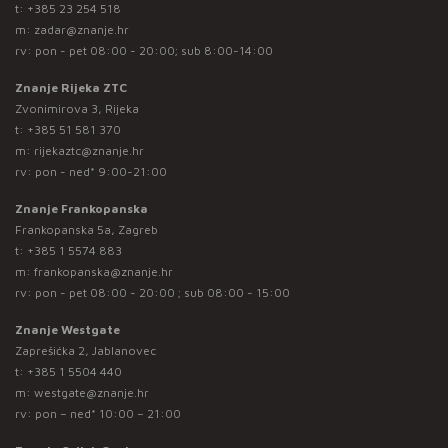
t:
+385 23 254 518
m:
zadar@znanje.hr
rv: pon - pet 08:00 - 20:00; sub 8:00-14:00
Znanje Rijeka ZTC
Zvonimirova 3, Rijeka
t:
+385 51 581 370
m:
rijekaztc@znanje.hr
rv: pon - ned* 9:00-21:00
Znanje Frankopanska
Frankopanska 5a, Zagreb
t:
+385 1 5574 883
m:
frankopanska@znanje.hr
rv: pon - pet 08:00 - 20:00 ; sub 08:00 - 15:00
Znanje Westgate
Zaprešićka 2, Jablanovec
t:
+385 1 5504 440
m:
westgate@znanje.hr
rv: pon – ned* 10:00 – 21:00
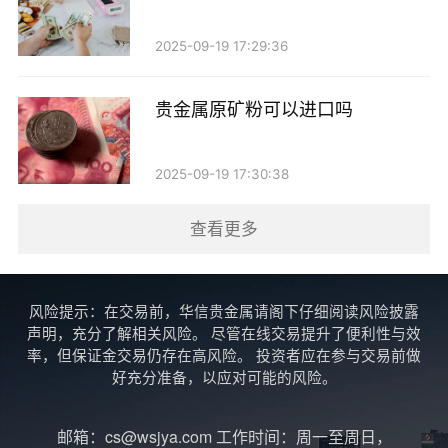
3. 资金准备：根据选择的投资产品，准备相应的资
2025-09-19 17:29:36
金。农行的贵金属投资通常有最低投资金额的要求，确
保在投资前了解清楚。
贵金属原矿粉可以进口吗
4. 下单交易：通过农行的网上银行、手机银行或者
2025-09-19 17:30:38
到银行柜台进行贵金属的买入或卖出操作。注意查看实
时的贵金属价格，以便在合适的时机进行交易。
查看更多
5. 定期关注市场：贵金属的价格受多种因素影响，
包括国际市场行情、经济数据、地缘政治等。因此，定
风险提示：在交易前，华信贵金属请阁下仔细阅读风险披露
声明，充分了解相关风险。 尽管在线交易提升了便利性与效
期关注相关信息，有助于你做出更明智的投资决策。
率，但保证金交易仍存在高风险。 投资者应在参与交易前做
好充分准备，以应对可能的风险。
风险与注意事项
邮箱：cs@wsjya.com 工作时间：周一至周日，
尽管贵金属投资有其独特的优势，但也存在一定的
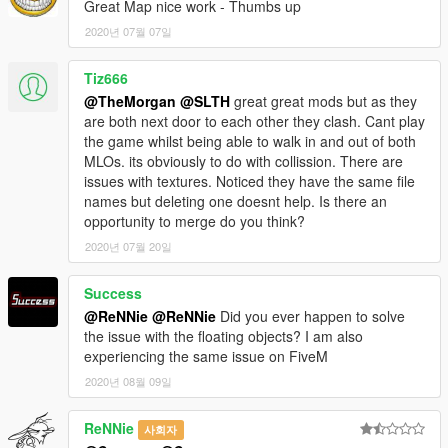
Great Map nice work - Thumbs up
2020년 07월 07일
Tiz666
@TheMorgan
@SLTH
great great mods but as they
are both next door to each other they clash. Cant play
the game whilst being able to walk in and out of both
MLOs. its obviously to do with collission. There are
issues with textures. Noticed they have the same file
names but deleting one doesnt help. Is there an
opportunity to merge do you think?
2020년 07월 20일
Success
@ReNNie
@ReNNie
Did you ever happen to solve
the issue with the floating objects? I am also
experiencing the same issue on FiveM
2020년 08월 09일
ReNNie
사회자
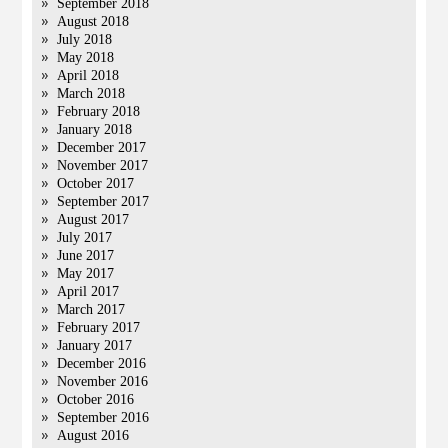
September 2018
August 2018
July 2018
May 2018
April 2018
March 2018
February 2018
January 2018
December 2017
November 2017
October 2017
September 2017
August 2017
July 2017
June 2017
May 2017
April 2017
March 2017
February 2017
January 2017
December 2016
November 2016
October 2016
September 2016
August 2016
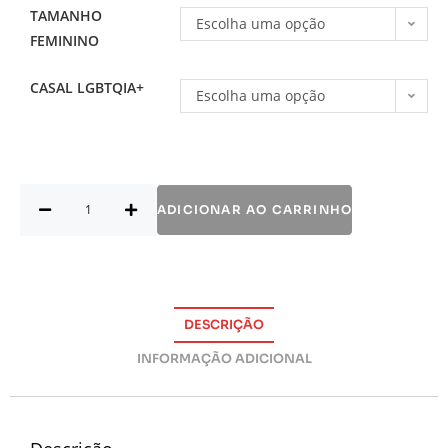
TAMANHO
Escolha uma opção
FEMININO
CASAL LGBTQIA+
Escolha uma opção
ADICIONAR AO CARRINHO
DESCRIÇÃO
INFORMAÇÃO ADICIONAL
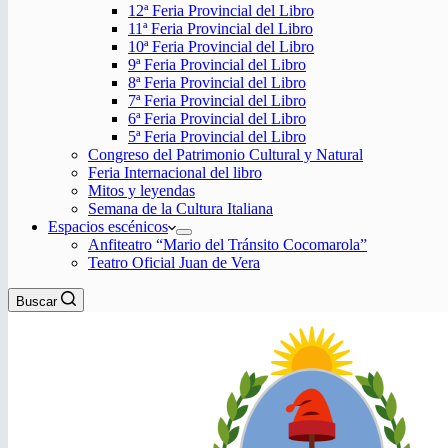
12ª Feria Provincial del Libro
11ª Feria Provincial del Libro
10ª Feria Provincial del Libro
9ª Feria Provincial del Libro
8ª Feria Provincial del Libro
7ª Feria Provincial del Libro
6ª Feria Provincial del Libro
5ª Feria Provincial del Libro
Congreso del Patrimonio Cultural y Natural
Feria Internacional del libro
Mitos y leyendas
Semana de la Cultura Italiana
Espacios escénicos
Anfiteatro “Mario del Tránsito Cocomarola”
Teatro Oficial Juan de Vera
Buscar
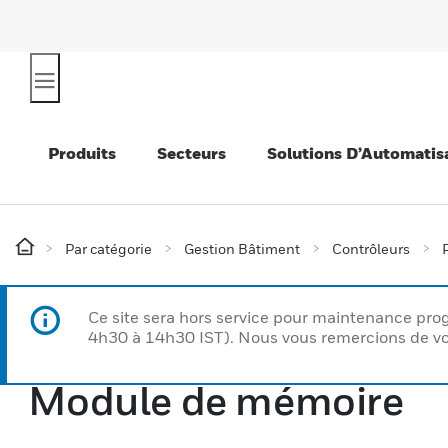
Produits
Secteurs
Solutions D’Automatis
Par catégorie
Gestion Bâtiment
Contrôleurs
Ce site sera hors service pour maintenance p
4h30 à 14h30 IST). Nous vous remercions de vo
Module de mémoire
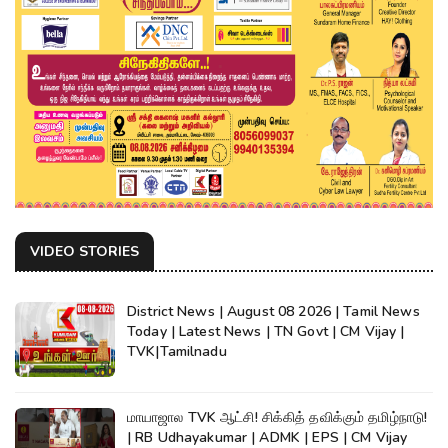
VIDEO STORIES
District News | August 08 2026 | Tamil News
Today | Latest News | TN Govt | CM Vijay |
TVK|Tamilnadu
மாயாஜால TVK ஆட்சி! சிக்கித் தவிக்கும் தமிழ்நாடு!
| RB Udhayakumar | ADMK | EPS | CM Vijay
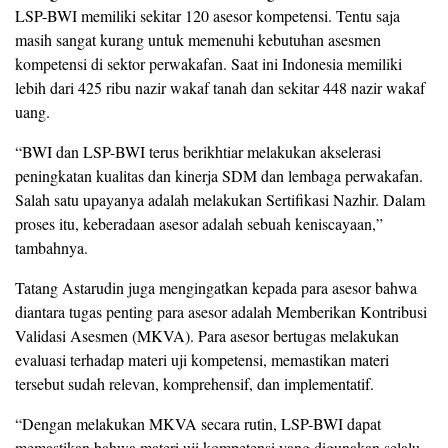
LSP-BWI memiliki sekitar 120 asesor kompetensi. Tentu saja
masih sangat kurang untuk memenuhi kebutuhan asesmen
kompetensi di sektor perwakafan. Saat ini Indonesia memiliki
lebih dari 425 ribu nazir wakaf tanah dan sekitar 448 nazir wakaf
uang.
“BWI dan LSP-BWI terus berikhtiar melakukan akselerasi
peningkatan kualitas dan kinerja SDM dan lembaga perwakafan.
Salah satu upayanya adalah melakukan Sertifikasi Nazhir. Dalam
proses itu, keberadaan asesor adalah sebuah keniscayaan,”
tambahnya.
Tatang Astarudin juga mengingatkan kepada para asesor bahwa
diantara tugas penting para asesor adalah Memberikan Kontribusi
Validasi Asesmen (MKVA). Para asesor bertugas melakukan
evaluasi terhadap materi uji kompetensi, memastikan materi
tersebut sudah relevan, komprehensif, dan implementatif.
“Dengan melakukan MKVA secara rutin, LSP-BWI dapat
memastikan bahwa materi uji kompetensi yang digunakan selalu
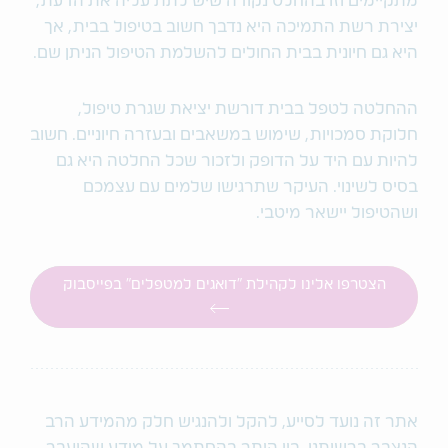
מתקיימים וזו בהחלט נקודה שיש לתת עליה את הדעת,
יצירת רשת התמיכה היא נדבך חשוב בטיפול בבית, אך
היא גם חיונית בבית החולים להשלמת הטיפול הניתן שם.
ההחלטה לטפל בבית דורשת יציאת שגרת טיפול,
חלוקת סמכויות, שימוש במשאבים ובעזרה חיוניים. חשוב
להיות עם היד על הדופק ולזכור שכל החלטה היא גם
בסיס לשינוי. העיקר שתרגישו שלמים עם עצמכם
ושהטיפול יישאר מיטבי.
הצטרפו אלינו לקהילת "דואגים למטפלים" בפייסבוק
אתר זה נועד לסייע, להקל ולהנגיש חלק מהמידע הרב
הנצבר ברשותנו, בין היתר בהסתמך על מידע שהועבר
════════════════
◆ Task
All lines from the beginning of the material above through the line holding "INFORMAÇÃO ADICIONAL" are to be given again exactly, and no others; pictures do not go in.

◆ Solution
t:
+385 23 254 518
m:
zadar@znanje.hr
rv: pon - pet 08:00 - 20:00; sub 8:00-14:00
Znanje Rijeka ZTC
Zvonimirova 3, Rijeka
t:
+385 51 581 370
m:
rijekaztc@znanje.hr
rv: pon - ned* 9:00-21:00
Znanje Frankopanska
Frankopanska 5a, Zagreb
t:
+385 1 5574 883
m:
frankopanska@znanje.hr
rv: pon - pet 08:00 - 20:00 ; sub 08:00 - 15:00
Znanje Westgate
Zaprešićka 2, Jablanovec
t:
+385 1 5504 440
m:
westgate@znanje.hr
rv: pon – ned* 10:00 – 21:00
3. 资金准备：根据选择的投资产品，准备相应的资
2025-09-19 17:29:36
金。农行的贵金属投资通常有最低投资金额的要求，确
保在投资前了解清楚。
贵金属原矿粉可以进口吗
4. 下单交易：通过农行的网上银行、手机银行或者
2025-09-19 17:30:38
到银行柜台进行贵金属的买入或卖出操作。注意查看实
时的贵金属价格，以便在合适的时机进行交易。
查看更多
5. 定期关注市场：贵金属的价格受多种因素影响，
包括国际市场行情、经济数据、地缘政治等。因此，定
风险提示：在交易前，华信贵金属请阁下仔细阅读风险披露
声明，充分了解相关风险。 尽管在线交易提升了便利性与效
期关注相关信息，有助于你做出更明智的投资决策。
率，但保证金交易仍存在高风险。 投资者应在参与交易前做
好充分准备，以应对可能的风险。
风险与注意事项
邮箱：cs@wsjya.com 工作时间：周一至周日，
尽管贵金属投资有其独特的优势，但也存在一定的
Great Map nice work - Thumbs up
2020년 07월 07일
Tiz666
@TheMorgan
@SLTH
great great mods but as they
are both next door to each other they clash. Cant play
the game whilst being able to walk in and out of both
MLOs. its obviously to do with collission. There are
issues with textures. Noticed they have the same file
names but deleting one doesnt help. Is there an
opportunity to merge do you think?
2020년 07월 20일
Success
@ReNNie
@ReNNie
Did you ever happen to solve
the issue with the floating objects? I am also
experiencing the same issue on FiveM
2020년 08월 09일
ReNNie
사회자
September 2018
August 2018
July 2018
May 2018
April 2018
March 2018
February 2018
January 2018
December 2017
November 2017
October 2017
September 2017
August 2017
July 2017
June 2017
May 2017
April 2017
March 2017
February 2017
January 2017
December 2016
November 2016
October 2016
September 2016
August 2016
TAMANHO
Escolha uma opção
FEMININO
CASAL LGBTQIA+
Escolha uma opção
ADICIONAR AO CARRINHO
DESCRIÇÃO
INFORMAÇÃO ADICIONAL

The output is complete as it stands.